Getskär and Renskär

Geography
- Coordinates: 65°38′58″N 22°58′01″E﻿ / ﻿65.649429°N 22.966869°E
- Adjacent to: Bay of Bothnia
- Area: 10 km^{2} (3.9 sq mi)

Administration
- Sweden
- Province: Norrbotten
- Municipality: Kalix Municipality

Demographics
- Population: Uninhabited

= Getskär =

Swedish islands

Getskär and Renskär are two islands in the north of the Swedish sector of the Bay of Bothnia, in the Kalix archipelago, that have become joined through uplift of the land due to post-glacial rebound and are now one.

==Location==

Getskär and Renskär are in the small Storöns archipelago, part of the larger Kalix archipelago, which itself is part of the Norrbotten archipelago that encompasses all the Swedish islands in the north of the Bay of Bothnia.

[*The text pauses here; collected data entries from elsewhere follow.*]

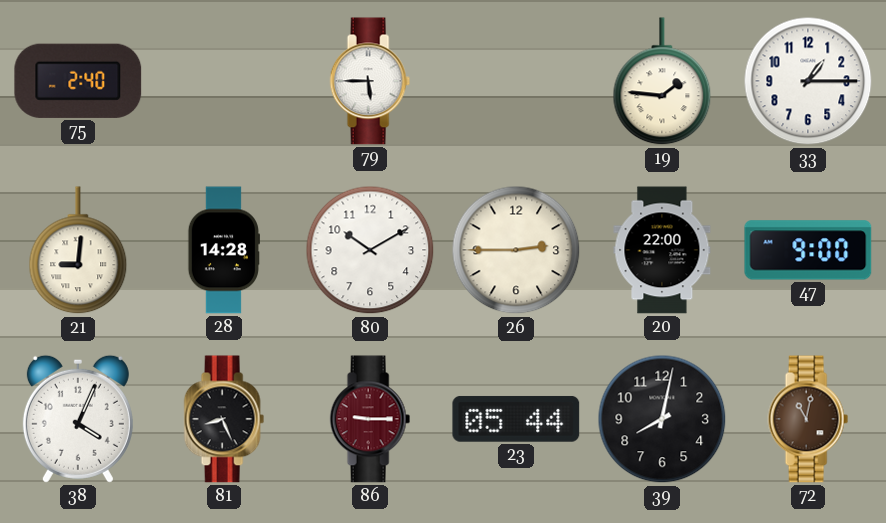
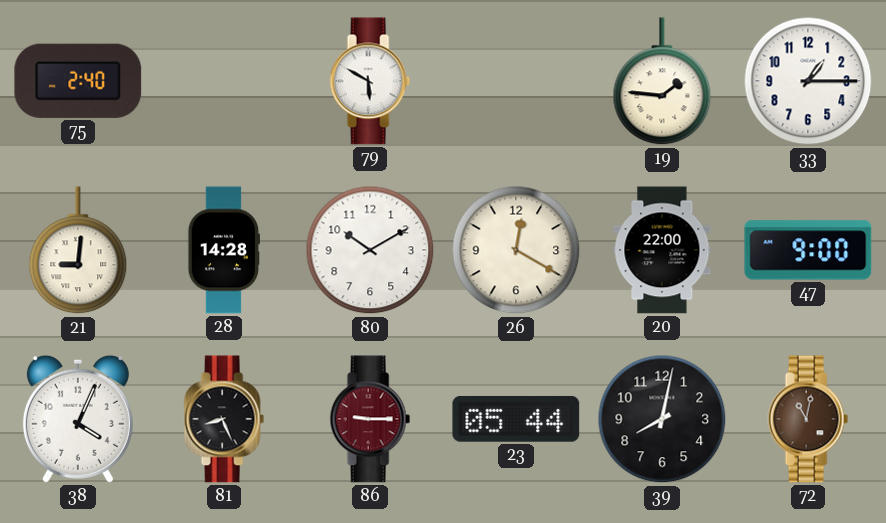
79: 5:45 -> 5:50
26: 2:45 -> 12:20
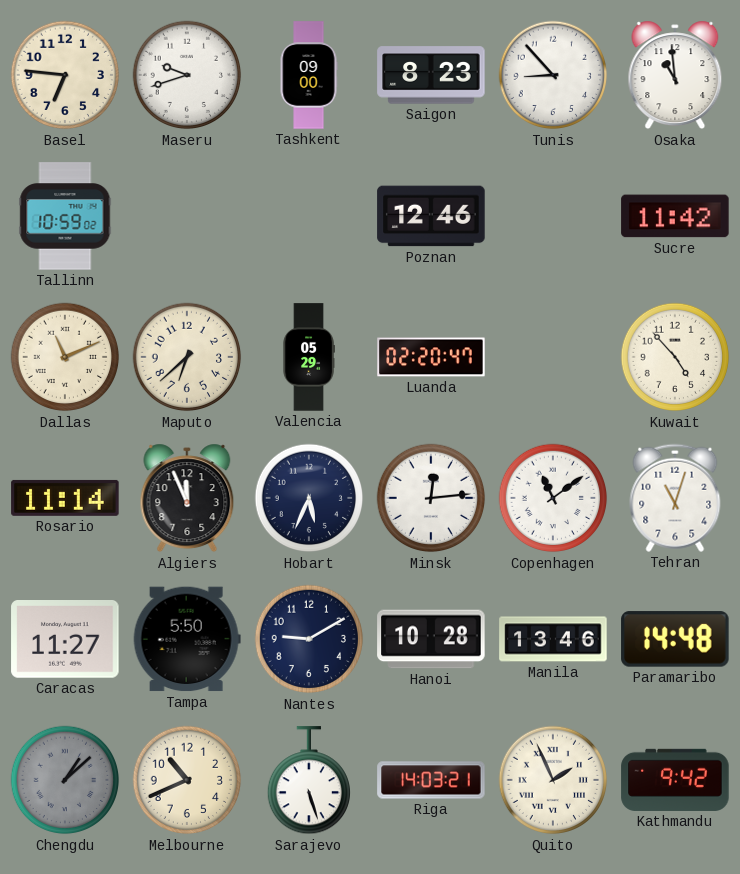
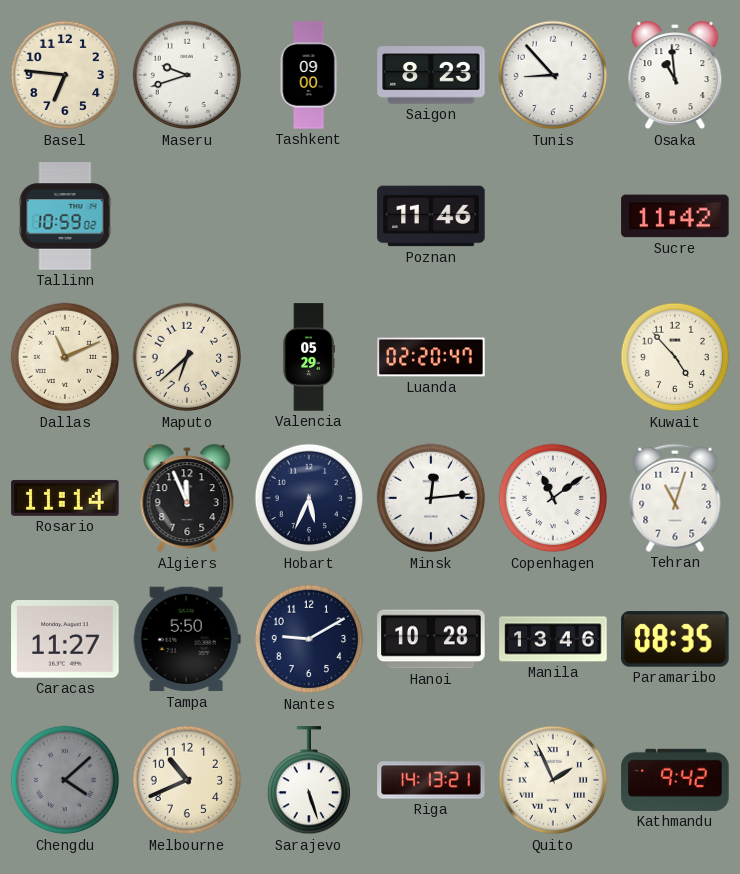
Poznan: 12:46 -> 11:46
Paramaribo: 14:48 -> 08:35
Chengdu: 1:08 -> 4:08
Riga: 14:03 -> 14:13
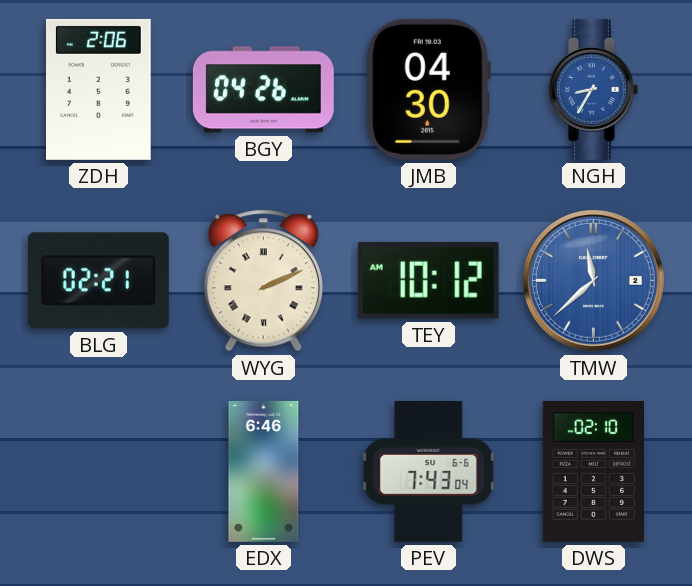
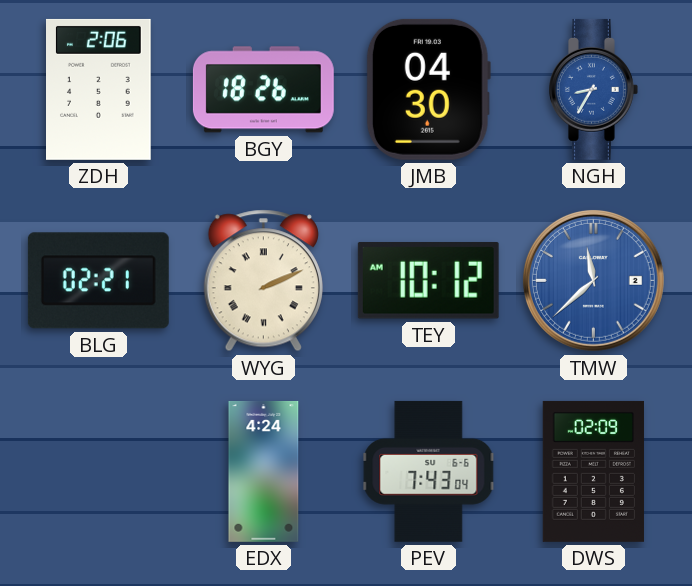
BGY: 04:26 -> 18:26
EDX: 6:46 -> 4:24
DWS: 02:10 -> 02:09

Until recently they were separate islands, but have been joined due to uplift.
As of 2013 there were no tour boats so a sail or power boat, or perhaps a canoe or kayak, would be needed to reach the island.
Getskär is about 1 km south of Rånön.
Other islands in the group are Hastaskäret and Berghamn.

==History==

The island was once a major center for fishermen and seal hunters. There remain traces of simple dwellings, later fishermen's cottages and stone mounds on which nets would have been dried. There is a maze made out of boulders, whose purpose may have been to appease the gods and ensure a good catch of fish.
There is a small old fishing village from the late 18th century in the southeast.
There are also the remains of a chapel from this period that has been allowed to decay.

==Description==

Getskär/Renskär is part of the Likskär nature reserve.
The port of Getskärsviken is well protected except from strong easterly winds.
The harbor depth is 3 m and has berths for fifteen boats.
There is a sandy beach in the southern part of the bay, a stone pier and a floating dock.
There are barbecues on the beach with seats, firewood storage, trails, restrooms, and a sauna.
Renskär forms the larger, southern part of the combined island.
A trail leads from the sandy beach to the old fishing village in the south, passing the maze and running along a rocky ridge before reaching the village.
The trail then leads back to the beach by another route.